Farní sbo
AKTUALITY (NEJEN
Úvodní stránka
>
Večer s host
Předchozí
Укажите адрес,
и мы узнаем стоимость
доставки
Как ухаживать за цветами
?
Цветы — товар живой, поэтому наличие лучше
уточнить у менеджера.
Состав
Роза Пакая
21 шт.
#####
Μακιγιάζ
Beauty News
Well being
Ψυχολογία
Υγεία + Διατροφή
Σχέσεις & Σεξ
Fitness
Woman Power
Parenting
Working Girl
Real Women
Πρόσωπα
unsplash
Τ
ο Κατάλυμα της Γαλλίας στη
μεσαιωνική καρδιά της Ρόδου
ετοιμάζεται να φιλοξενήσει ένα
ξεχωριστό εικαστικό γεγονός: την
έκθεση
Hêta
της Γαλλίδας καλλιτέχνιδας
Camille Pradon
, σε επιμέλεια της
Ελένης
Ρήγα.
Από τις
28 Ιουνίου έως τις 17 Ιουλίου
#####
# WORK REQUIRED:
In the entries above, the lines between the one holding "σε επιμέλεια της" and the one holding "28 Ιουνίου έως τις 17 Ιουλίου", inclusive, are to be printed exactly as written, and those alone.

# WRITTEN SOLUTION:
, σε επιμέλεια της
Ελένης
Ρήγα.
Από τις
28 Ιουνίου έως τις 17 Ιουλίου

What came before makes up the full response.